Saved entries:
========

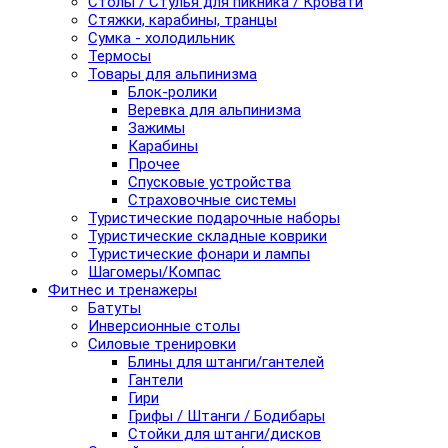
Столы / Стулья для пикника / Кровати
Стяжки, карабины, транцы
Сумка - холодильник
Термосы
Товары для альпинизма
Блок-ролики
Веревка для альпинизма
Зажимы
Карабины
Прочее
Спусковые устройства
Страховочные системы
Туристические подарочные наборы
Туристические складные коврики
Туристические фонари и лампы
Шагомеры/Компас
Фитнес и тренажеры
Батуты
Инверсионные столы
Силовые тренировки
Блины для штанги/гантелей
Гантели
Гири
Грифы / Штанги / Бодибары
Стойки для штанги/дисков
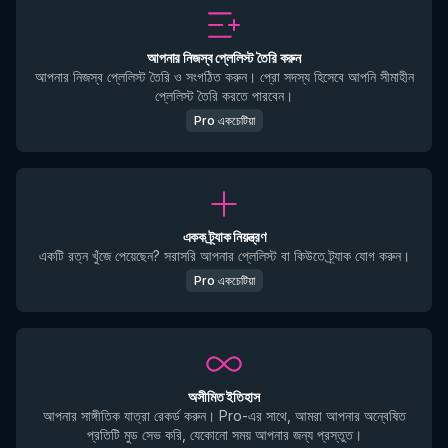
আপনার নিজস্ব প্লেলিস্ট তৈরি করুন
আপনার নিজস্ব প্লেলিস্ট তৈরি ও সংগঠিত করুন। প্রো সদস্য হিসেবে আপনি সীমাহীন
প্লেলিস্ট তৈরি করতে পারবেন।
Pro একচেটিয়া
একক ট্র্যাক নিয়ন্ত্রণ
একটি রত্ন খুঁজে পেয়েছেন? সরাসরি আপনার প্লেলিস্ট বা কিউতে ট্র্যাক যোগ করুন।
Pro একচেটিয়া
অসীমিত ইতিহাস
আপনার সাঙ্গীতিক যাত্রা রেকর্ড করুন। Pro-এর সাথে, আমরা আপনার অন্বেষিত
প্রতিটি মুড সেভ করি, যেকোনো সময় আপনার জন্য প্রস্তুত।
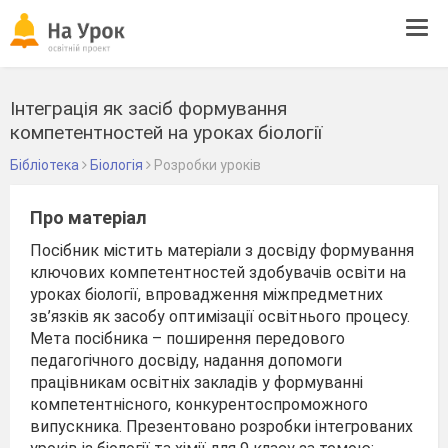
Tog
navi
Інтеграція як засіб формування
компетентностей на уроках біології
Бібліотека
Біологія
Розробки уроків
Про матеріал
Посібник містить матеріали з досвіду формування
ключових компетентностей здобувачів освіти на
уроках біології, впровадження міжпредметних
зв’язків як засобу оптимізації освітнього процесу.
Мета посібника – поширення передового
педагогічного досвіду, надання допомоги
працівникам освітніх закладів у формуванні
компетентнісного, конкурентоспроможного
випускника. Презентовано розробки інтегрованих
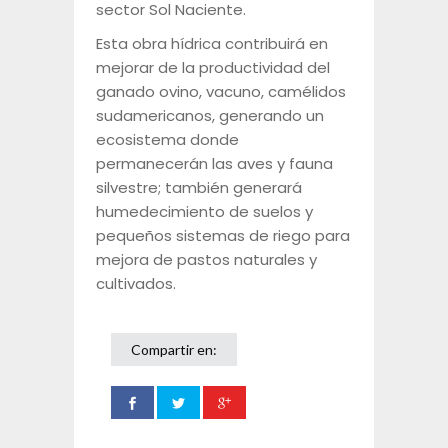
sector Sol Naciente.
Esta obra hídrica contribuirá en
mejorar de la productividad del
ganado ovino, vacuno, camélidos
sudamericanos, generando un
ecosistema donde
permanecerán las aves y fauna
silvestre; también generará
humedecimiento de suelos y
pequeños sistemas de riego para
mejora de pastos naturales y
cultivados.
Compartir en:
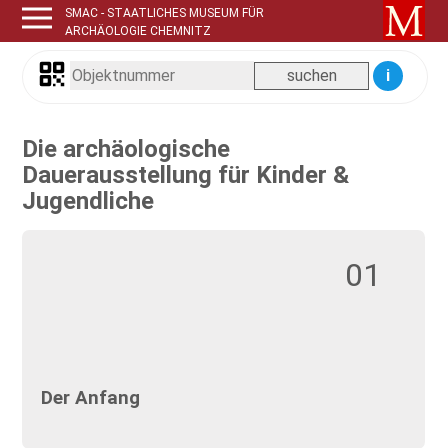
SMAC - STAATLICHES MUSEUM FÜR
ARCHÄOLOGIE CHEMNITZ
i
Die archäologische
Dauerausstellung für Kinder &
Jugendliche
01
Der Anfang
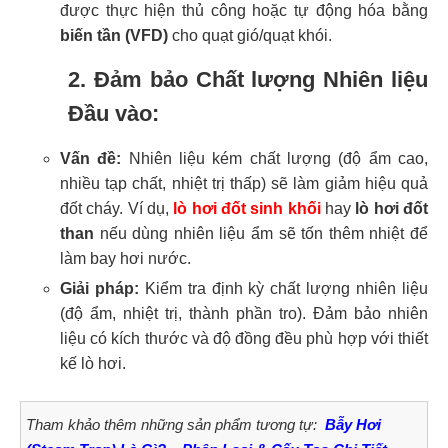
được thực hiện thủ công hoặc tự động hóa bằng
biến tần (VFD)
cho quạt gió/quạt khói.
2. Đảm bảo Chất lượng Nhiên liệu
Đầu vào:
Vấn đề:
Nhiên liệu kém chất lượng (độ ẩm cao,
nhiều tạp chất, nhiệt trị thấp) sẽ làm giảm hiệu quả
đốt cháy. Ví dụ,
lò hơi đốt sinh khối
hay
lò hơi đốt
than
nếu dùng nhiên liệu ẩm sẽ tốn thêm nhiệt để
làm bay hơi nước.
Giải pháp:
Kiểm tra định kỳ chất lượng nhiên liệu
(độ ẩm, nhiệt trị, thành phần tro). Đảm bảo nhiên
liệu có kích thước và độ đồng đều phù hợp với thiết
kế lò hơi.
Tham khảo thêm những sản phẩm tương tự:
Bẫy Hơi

========

• **Work instruction**:
How many of the lines above contain the word "формування"? Give the number alone.

• **Expected output**:
2